We integrated multiple national datasets to compile an inventory of wastewater treatment facilities in the USA, their energy requirements and GHG emissions (Fig. 6). Our inventory consists of 15,863 WWTPs that reported non-zero flow to the US EPA in 202215. Throughout this Article, WWTPs refer to facilities owned and/or operated by municipalities or other public entities, including treatment plants and lagoons. We determined the treatment train for each facility in our inventory, defined as a common set of unit operations designed to reduce wastewater pollution between the influent and effluent of the plant. We used unit processes reported across the aggregated 2004, 2008, 2012 and 2022 CWNS12,13,14,15, supplemented with additional publicly available data that provided more granular or recent information: the US EPA’s Lagoon Inventory Dataset36, the Water Environment Federation’s Water Resource Recovery Facilities Biogas Database37 and the US Department of Energy’s Combined Heat and Power Installation Database38.
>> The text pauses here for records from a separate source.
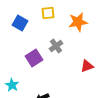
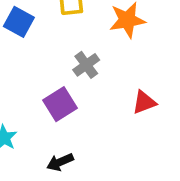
purple square: (34, 58) -> (60, 104), moved

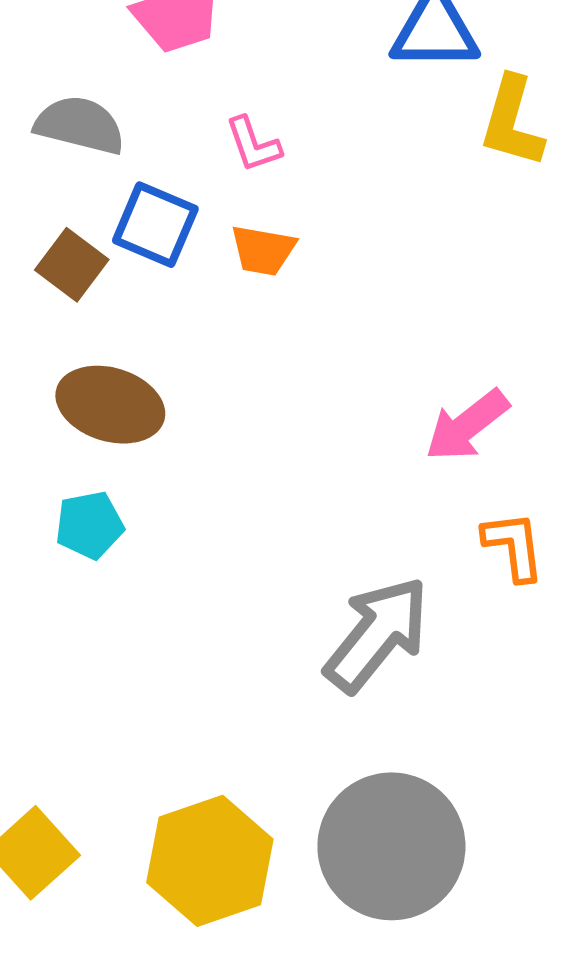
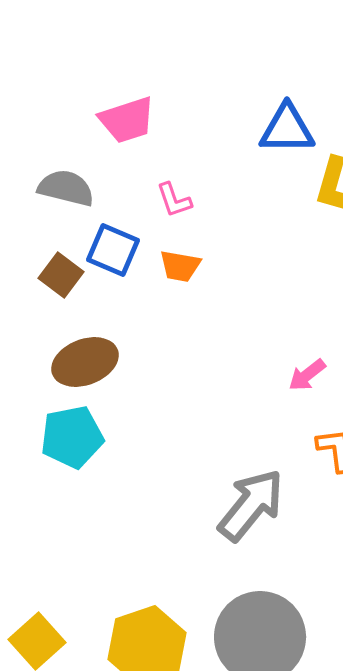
brown ellipse: (110, 405) -> (85, 362), turned -38
pink arrow: (467, 425) -> (307, 375), size x0.7
cyan pentagon: (89, 525) -> (72, 437), size x1.5

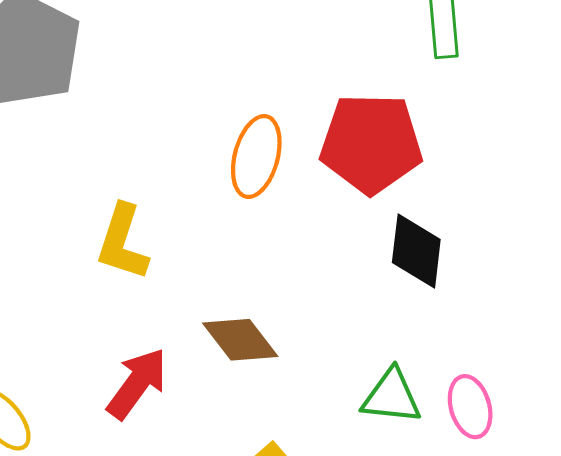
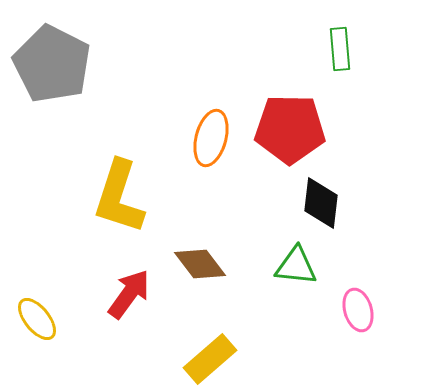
yellow L-shape: (122, 242) -> (119, 197), size x1.4
green triangle: (392, 396) -> (296, 266), moved

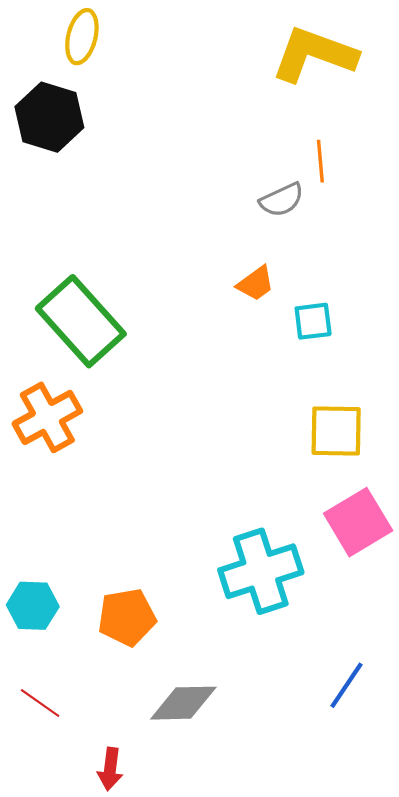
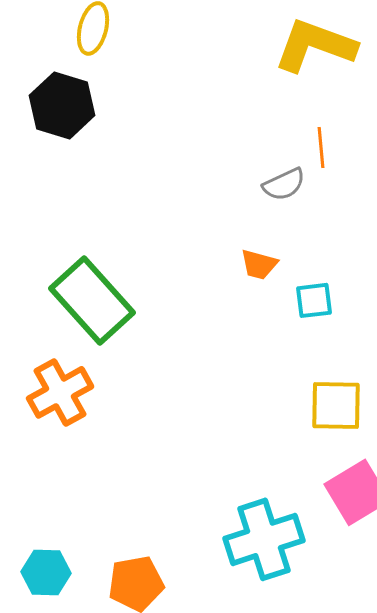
orange trapezoid: (256, 284) -> (259, 264), turned 51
Using reported unit process data, we assigned each facility one or more treatment trains, abbreviated using alphanumeric codes, based on those previously defined by Tarallo et al.16 but with modifications to reflect additional possible combinations of liquids and solids treatment processes (full details are provided in Supplementary Methods section 2.2.2) Each treatment train is a unique combination of unit processes depicted in Fig. 1, and each configuration includes liquids and solids treatment processes, with optional primary treatment, chemical phosphorous removal and CHP for energy recovery. Liquids (or secondary) treatment technologies include activated sludge configurations, trickling filters and membrane bioreactors. Solids treatment options include aerobic and anaerobic digestion, lime stabilization and two incineration methods (see Supplementary Tables 2 and 3 for additional details). With available unit process data, we assigned treatment trains to 10,962 facilities, approximately 69% of the national fleet.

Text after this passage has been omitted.